> [Stored data entries]
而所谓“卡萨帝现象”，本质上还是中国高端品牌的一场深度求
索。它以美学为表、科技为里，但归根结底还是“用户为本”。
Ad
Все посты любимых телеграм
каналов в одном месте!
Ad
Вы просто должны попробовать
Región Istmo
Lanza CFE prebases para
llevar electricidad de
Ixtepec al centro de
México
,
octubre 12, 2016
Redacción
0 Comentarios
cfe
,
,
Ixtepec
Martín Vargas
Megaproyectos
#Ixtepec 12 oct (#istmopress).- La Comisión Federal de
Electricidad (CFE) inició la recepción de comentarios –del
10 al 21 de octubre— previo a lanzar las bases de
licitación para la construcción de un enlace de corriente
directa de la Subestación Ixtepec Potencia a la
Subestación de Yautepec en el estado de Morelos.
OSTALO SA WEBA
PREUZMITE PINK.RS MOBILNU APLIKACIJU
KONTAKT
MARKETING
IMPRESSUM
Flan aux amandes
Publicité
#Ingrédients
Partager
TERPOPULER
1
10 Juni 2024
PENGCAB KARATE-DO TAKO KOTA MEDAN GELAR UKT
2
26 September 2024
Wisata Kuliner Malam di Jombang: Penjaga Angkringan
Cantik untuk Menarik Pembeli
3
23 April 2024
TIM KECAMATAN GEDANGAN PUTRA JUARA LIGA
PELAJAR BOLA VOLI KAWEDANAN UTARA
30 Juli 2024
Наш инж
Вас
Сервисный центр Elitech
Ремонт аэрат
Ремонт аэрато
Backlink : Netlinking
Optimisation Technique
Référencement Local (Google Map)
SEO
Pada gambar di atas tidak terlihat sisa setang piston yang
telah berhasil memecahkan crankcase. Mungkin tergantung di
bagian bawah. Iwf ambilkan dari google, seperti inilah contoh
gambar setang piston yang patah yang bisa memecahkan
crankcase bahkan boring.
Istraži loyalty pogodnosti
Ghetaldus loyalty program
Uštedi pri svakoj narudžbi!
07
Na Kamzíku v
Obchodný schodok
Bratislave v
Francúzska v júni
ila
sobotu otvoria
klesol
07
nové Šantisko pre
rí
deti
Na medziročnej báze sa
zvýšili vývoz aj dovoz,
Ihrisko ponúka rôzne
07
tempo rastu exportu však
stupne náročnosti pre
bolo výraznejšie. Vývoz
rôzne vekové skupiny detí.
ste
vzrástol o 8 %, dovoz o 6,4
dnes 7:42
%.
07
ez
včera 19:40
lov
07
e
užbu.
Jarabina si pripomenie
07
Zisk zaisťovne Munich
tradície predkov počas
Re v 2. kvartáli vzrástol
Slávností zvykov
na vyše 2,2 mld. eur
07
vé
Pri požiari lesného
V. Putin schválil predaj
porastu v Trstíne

> [AIM OF THE EXERCISE] Repeat, exactly as they stand above, the lines from the line with "PREUZMITE PINK.RS MOBILNU APLIKACIJU" to the line with "23 April 2024", both lines included.

> [THE ANSWER]
PREUZMITE PINK.RS MOBILNU APLIKACIJU
KONTAKT
MARKETING
IMPRESSUM
Flan aux amandes
Publicité
#Ingrédients
Partager
TERPOPULER
1
10 Juni 2024
PENGCAB KARATE-DO TAKO KOTA MEDAN GELAR UKT
2
26 September 2024
Wisata Kuliner Malam di Jombang: Penjaga Angkringan
Cantik untuk Menarik Pembeli
3
23 April 2024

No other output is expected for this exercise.